I apparently have been saying it wrong this whole time.  Abe Ankumah (Founder and CEO) explained at the opening of the conference that Nyansa is a word from the Akan language out of Ghana.  It means wisdom from learning and is pronounced Knee-ann sah.

The Voyers conference gave us the chance to see a little behind the curtains view of the product as well as some peeking into what was coming, which admittedly got me pretty excited!  Unfortunately I can’t talk about the up and coming stuff as it is not public yet.  You never peek and tell.  Though they are doing some beta testing with customers, so if you are really curious let me know and we can look at getting you added to the beta testing, and then of course you get to see know the secrets.

This was my first chance to meet many of the Nyansa employees in person, and I was not disappointed.  The founders (Abe, Anand, and Dan) were all very nice and down to earth guys.  I was impressed at how eager and willing they were to sit and chat with anybody to discuss their product, or anything else for that matter.  They loved to hear feedback, whether it was good or bad, and were all very appreciative of their customers and partners.
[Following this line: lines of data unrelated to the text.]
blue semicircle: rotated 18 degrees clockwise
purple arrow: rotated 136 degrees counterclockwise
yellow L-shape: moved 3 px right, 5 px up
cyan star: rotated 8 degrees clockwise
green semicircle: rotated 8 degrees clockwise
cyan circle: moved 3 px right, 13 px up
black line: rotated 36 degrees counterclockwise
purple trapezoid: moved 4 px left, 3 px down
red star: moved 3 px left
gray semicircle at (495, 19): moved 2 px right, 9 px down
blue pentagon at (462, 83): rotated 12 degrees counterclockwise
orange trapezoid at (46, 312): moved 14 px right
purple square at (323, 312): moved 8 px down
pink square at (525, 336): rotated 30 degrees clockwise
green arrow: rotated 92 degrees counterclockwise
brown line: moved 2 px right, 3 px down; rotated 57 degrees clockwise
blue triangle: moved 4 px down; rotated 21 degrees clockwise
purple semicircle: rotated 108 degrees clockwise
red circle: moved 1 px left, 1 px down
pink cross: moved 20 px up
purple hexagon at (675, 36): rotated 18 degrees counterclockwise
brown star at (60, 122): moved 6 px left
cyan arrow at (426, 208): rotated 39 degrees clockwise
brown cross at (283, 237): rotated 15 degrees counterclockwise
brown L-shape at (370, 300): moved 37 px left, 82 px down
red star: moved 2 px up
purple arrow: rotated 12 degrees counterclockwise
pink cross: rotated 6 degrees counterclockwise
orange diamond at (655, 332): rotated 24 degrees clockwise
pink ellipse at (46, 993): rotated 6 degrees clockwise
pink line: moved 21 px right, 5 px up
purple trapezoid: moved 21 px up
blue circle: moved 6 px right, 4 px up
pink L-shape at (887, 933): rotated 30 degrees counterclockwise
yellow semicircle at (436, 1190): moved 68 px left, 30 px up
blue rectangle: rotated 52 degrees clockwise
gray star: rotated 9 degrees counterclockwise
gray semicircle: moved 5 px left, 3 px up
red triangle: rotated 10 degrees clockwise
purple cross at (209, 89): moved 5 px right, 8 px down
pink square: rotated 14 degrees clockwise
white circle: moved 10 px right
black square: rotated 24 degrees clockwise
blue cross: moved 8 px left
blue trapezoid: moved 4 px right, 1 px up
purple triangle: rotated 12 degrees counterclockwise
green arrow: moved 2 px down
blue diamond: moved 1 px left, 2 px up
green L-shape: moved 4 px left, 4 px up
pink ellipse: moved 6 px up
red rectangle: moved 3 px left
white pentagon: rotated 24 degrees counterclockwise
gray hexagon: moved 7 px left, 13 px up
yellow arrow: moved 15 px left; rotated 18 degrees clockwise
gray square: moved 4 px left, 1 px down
During the conference we heard from Nyansa employees as well as many different customers from different verticals.  It was neat to see how Voyance was used and benefited the different industries like healthcare, higher ed, software and hardware manufacturers, and even ride-sharing companies.

Here are some of my highlights from the conference.

Anand Srinivas (Founder and CTO) spoke about what the actual benefits of analytics should be, namely, assisting in your workflow.  Whether that be making the workflow more efficient, or even highlighting a better workflow with the additional data you now have to work with.  I loved the focus on the value of the analytics.  He mentioned specifically that it is not just monitoring or more in depth graphs, but there needed to be added value from the data.  Paraphrasing his words, analytics should do 3 things:

  1. Efficiently answer complex questions (correlating data appropriately)
  2. Proactively recommend real action (based on experience/knowledge)
  3. Verify results and provide feedback

A couple of the customers that spoke (which I won’t publicly name) had some excellent input as well.   One presenter from a software company made the statement “Network performance impacts company culture.”  I thought that was very insightful and absolutely true.  The idea being that employees want to be able to get their crap done.  If the network is slow or down, that not only frustrates employees, but can drastically impact the mood of everyone and the credibility of the IT department.  Often employees will live with issues without telling anyone.  Products like Voyance give information needed to be proactive in addressing issues and allows IT to focus more on the actual business needs, and hopefully positively impacting the overall culture.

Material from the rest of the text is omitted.